On Sun, Nov 28, 2021 at 4:13 PM William Herrin  wrote:
> Yeah, they don't even have a practical way to implement a firewall
> instance for IPv6. Unless you want to mirror 1:many NAT for IPv6 like
> you do IPv4. You just can't route an IPv6 block to an instance. And
> with 1:many NAT you wouldn't want public IP addresses inside but AWS
> doesn't let you assign ULA addresses inside the subnet, only global
> addresses.

I stand corrected on this.

https://aws.amazon.com/blogs/aws/inspect-subnet-to-subnet-traffic-with-amazon-vpc-more-specific-routing/

https://aws.amazon.com/blogs/aws/new-vpc-ingress-routing-simplifying-integration-of-third-party-appliances/

This technique does in fact work for IPv6, allowing you to insert a
firewall at the edge. Interestingly though, it won't receive IPv6
packets for an address that isn't attached to a running instance in
the interior subnet.

Regards,
Bill Herrin

-- 
William Herrin
b...@herrin.us
https://bill.herrin.us/

Re: AWS and IPv6

[William Herrin]

On Sun, Nov 28, 2021 at 3:52 PM Matt Palmer  wrote:
> Which is, fundamentally, half the problem with IPv6 in AWS.  I'd have much
> preferred that they'd added the ability to do actually-useful IPv6 routing
> rather than IPv6-only subnets, which strikes me as more of a toy than
> something *actually* useful.

Yeah, they don't even have a practical way to implement a firewall
instance for IPv6. Unless you want to mirror 1:many NAT for IPv6 like
you do IPv4. You just can't route an IPv6 block to an instance. And
with 1:many NAT you wouldn't want public IP addresses inside but AWS
doesn't let you assign ULA addresses inside the subnet, only global
addresses.

Regards,
Bill Herrin


-- 
William Herrin
b...@herrin.us
https://bill.herrin.us/

Re: AWS and IPv6

[Michael Thomas]

On 11/28/21 3:50 PM, Matt Palmer wrote:

On Sun, Nov 28, 2021 at 02:10:40PM -0800, William Herrin wrote:

On Sun, Nov 28, 2021 at 1:18 PM Karl Auer  wrote:

On Sun, 2021-11-28 at 12:53 -0800, Michael Thomas wrote:

I was reading their howto yesterday and it seems they are only
allocating a /64? Why?

That's a /64 *per subnet*...

But the size of a VPC's IPv6 CIDR block does seem to be fixed at /56.
Would have been nice to see /48 instead.

To what purpose? You can't alter the VPC routing of any of the IP
addresses (v4 or v6) assigned to an AWS VPC.

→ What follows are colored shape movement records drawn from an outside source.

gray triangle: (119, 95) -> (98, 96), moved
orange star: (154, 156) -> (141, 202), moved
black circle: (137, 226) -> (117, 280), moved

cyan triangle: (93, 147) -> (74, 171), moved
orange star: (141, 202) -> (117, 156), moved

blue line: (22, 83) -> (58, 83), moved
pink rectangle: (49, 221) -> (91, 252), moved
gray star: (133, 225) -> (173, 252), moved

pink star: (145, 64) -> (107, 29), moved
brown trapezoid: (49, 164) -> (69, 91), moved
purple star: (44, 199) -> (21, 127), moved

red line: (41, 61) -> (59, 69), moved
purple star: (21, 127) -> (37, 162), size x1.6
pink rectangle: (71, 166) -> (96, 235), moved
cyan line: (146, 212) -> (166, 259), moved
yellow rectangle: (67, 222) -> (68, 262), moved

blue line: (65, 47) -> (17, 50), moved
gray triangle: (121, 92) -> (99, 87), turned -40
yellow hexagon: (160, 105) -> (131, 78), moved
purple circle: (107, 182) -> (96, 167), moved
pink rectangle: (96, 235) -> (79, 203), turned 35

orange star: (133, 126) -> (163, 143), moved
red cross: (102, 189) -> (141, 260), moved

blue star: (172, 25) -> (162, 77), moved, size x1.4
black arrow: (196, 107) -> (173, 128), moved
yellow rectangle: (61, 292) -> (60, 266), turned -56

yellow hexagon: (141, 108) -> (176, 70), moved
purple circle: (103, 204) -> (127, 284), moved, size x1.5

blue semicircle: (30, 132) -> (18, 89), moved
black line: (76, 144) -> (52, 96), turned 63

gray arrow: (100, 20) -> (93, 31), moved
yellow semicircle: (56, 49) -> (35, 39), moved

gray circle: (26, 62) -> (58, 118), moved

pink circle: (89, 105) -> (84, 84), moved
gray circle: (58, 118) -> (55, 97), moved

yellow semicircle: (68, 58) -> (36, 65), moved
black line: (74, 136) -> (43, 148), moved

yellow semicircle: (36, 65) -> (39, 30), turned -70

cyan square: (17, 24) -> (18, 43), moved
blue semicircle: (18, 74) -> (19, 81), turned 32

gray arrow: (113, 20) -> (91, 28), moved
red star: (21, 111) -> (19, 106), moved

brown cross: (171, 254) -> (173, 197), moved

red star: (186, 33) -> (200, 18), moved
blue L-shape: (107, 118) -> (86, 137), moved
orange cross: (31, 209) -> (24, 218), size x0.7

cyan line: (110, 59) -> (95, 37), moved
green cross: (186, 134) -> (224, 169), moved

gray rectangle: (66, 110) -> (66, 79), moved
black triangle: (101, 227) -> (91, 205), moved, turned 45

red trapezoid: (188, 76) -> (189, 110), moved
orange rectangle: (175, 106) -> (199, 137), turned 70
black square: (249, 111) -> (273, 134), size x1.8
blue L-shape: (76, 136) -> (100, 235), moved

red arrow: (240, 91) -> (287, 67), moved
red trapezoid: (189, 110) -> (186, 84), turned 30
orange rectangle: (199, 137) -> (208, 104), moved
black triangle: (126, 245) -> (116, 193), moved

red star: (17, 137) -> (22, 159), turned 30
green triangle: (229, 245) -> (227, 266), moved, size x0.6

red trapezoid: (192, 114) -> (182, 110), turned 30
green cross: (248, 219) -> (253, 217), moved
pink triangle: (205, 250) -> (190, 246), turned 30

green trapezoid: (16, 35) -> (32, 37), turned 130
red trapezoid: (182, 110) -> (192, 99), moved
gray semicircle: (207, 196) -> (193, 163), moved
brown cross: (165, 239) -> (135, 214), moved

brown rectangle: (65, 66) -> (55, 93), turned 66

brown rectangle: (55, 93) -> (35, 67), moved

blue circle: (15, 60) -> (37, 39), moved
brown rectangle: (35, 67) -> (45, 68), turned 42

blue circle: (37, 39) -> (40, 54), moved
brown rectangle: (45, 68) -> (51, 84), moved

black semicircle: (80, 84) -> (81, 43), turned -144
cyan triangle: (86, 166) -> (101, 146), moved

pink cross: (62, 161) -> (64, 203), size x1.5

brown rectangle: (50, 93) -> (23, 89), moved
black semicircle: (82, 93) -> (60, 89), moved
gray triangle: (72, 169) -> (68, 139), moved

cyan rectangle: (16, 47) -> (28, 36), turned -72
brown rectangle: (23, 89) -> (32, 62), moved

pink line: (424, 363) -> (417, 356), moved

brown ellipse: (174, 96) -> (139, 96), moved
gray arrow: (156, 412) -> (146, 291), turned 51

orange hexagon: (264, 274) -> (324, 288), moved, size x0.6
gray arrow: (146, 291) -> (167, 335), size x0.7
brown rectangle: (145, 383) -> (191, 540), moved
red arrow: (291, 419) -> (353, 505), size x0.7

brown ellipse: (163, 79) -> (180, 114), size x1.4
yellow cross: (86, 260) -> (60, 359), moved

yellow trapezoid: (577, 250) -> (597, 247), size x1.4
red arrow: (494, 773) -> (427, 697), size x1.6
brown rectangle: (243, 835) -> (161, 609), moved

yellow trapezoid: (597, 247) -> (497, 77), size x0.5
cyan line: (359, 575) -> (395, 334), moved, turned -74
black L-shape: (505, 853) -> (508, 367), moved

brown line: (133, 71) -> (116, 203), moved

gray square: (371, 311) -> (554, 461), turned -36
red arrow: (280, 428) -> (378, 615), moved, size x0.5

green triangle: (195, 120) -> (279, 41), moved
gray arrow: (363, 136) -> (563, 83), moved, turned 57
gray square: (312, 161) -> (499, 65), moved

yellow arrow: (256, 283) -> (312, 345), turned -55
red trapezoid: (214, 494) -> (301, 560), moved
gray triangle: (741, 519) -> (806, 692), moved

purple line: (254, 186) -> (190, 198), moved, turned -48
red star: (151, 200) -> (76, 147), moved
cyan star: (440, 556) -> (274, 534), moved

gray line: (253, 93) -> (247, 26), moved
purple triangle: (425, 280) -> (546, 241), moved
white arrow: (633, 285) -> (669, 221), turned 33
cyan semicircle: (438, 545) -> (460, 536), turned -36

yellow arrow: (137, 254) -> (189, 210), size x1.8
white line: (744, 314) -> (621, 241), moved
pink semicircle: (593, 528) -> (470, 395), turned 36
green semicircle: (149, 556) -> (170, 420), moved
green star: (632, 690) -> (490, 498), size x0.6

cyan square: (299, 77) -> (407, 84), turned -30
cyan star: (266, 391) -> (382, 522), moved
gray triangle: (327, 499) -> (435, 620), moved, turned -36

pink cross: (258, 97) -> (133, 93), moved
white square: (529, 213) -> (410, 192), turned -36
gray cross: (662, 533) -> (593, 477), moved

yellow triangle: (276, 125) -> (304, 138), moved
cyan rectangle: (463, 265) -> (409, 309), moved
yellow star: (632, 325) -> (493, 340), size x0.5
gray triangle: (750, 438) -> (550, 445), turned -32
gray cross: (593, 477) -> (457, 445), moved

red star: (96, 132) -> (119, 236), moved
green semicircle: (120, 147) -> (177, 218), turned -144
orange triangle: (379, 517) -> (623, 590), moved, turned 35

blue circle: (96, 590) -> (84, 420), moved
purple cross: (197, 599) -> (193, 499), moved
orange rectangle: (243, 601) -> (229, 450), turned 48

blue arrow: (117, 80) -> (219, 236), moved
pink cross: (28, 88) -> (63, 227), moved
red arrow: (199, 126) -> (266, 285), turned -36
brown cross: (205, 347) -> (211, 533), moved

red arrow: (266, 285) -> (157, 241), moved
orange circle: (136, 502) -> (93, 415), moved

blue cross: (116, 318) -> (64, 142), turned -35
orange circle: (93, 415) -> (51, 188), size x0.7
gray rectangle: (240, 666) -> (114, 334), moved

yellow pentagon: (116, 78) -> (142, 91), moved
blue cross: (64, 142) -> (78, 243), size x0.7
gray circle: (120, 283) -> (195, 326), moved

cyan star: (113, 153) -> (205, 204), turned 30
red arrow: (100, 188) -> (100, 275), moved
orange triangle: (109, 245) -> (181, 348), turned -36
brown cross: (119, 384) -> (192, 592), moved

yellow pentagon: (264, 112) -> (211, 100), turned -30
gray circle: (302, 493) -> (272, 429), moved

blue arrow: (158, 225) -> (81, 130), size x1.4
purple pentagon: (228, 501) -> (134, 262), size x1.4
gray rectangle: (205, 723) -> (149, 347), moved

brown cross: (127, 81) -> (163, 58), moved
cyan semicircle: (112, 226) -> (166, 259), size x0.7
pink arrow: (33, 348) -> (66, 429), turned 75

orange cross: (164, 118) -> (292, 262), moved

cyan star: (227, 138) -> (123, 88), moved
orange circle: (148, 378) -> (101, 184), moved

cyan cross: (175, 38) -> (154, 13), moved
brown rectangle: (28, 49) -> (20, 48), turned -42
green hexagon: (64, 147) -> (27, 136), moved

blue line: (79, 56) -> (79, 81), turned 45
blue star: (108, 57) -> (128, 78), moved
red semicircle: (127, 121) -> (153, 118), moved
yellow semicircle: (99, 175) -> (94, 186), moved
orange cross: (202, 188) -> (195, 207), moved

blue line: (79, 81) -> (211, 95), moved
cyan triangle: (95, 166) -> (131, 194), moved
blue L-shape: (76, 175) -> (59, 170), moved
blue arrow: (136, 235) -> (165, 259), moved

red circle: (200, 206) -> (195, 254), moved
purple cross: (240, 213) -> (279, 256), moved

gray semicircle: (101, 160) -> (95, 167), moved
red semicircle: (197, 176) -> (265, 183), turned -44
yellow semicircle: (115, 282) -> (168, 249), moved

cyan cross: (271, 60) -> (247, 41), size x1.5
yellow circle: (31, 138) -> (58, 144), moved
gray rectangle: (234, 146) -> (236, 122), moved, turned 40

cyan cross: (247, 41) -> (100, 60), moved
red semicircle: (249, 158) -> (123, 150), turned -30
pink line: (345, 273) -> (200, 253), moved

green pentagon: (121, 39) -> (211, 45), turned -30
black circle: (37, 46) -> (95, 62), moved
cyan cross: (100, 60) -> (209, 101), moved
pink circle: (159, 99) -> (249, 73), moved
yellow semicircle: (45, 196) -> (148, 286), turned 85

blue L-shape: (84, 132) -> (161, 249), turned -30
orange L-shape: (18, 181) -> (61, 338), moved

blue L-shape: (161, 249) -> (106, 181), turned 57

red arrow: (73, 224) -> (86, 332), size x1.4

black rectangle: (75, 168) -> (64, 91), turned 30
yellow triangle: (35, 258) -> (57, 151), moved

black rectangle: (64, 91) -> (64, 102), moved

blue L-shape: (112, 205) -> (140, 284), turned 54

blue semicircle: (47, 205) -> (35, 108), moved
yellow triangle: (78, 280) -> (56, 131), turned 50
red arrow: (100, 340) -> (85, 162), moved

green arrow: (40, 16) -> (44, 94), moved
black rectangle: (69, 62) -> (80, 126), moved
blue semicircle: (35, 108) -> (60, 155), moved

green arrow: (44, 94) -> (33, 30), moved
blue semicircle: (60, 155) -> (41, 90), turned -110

Which is, fundamentally, half the problem with IPv6 in AWS.  I'd have much
preferred that they'd added the ability to do actually-useful IPv6 routing
rather than IPv6-only subnets, which strikes me as more of a toy than
something *actually* useful.

Maybe they're future proofing themselves until they can figure out how 
to put a meter on it for more $$$?


Mike

Re: AWS and IPv6

[Matt Palmer]

On Sun, Nov 28, 2021 at 02:10:40PM -0800, William Herrin wrote:
> On Sun, Nov 28, 2021 at 1:18 PM Karl Auer  wrote:
> > On Sun, 2021-11-28 at 12:53 -0800, Michael Thomas wrote:
> > > I was reading their howto yesterday and it seems they are only
> > > allocating a /64? Why?
> >
> > That's a /64 *per subnet*...
> >
> > But the size of a VPC's IPv6 CIDR block does seem to be fixed at /56.
> > Would have been nice to see /48 instead.
> 
> To what purpose? You can't alter the VPC routing of any of the IP
> addresses (v4 or v6) assigned to an AWS VPC.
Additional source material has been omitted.